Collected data

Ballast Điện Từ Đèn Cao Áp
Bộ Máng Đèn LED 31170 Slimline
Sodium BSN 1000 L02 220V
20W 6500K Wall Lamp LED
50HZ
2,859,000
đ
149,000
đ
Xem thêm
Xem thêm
* * *
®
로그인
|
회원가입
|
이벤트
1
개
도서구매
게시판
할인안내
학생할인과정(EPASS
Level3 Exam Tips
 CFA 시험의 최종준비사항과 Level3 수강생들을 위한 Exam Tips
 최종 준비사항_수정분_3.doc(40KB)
---
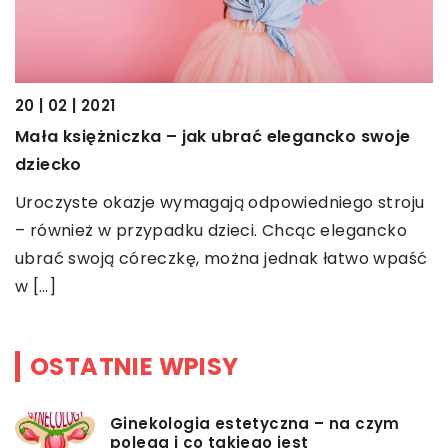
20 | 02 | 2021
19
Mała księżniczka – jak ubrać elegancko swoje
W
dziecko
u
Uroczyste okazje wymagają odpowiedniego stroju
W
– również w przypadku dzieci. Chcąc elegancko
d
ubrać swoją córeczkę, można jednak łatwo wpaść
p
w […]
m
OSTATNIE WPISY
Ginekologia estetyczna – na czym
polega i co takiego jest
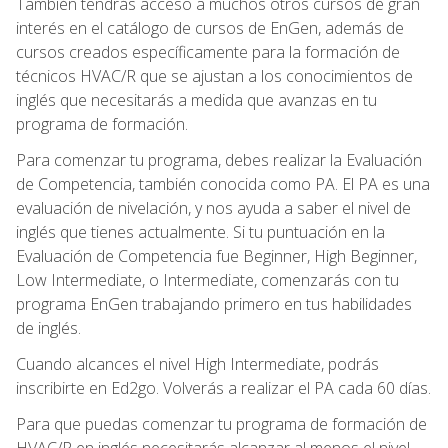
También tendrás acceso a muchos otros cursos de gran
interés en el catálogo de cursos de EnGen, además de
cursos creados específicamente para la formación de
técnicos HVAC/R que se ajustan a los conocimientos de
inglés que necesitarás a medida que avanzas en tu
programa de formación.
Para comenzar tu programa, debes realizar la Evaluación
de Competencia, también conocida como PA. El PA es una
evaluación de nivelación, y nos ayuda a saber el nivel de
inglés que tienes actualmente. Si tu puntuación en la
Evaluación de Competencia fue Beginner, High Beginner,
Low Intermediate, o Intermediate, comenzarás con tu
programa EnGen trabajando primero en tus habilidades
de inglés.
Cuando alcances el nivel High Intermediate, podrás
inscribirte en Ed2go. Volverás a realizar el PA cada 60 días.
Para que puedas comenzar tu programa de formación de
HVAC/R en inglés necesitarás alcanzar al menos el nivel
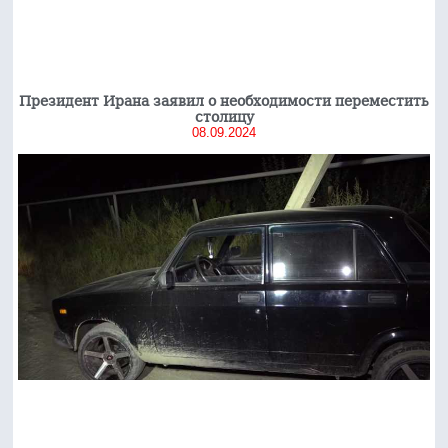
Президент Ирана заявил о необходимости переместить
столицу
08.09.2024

What needs to be done: Filter by the word "inglés": copy every line of the data that holds it.

Reply to the exercise:
inglés que necesitarás a medida que avanzas en tu
inglés que tienes actualmente. Si tu puntuación en la
de inglés.
HVAC/R en inglés necesitarás alcanzar al menos el nivel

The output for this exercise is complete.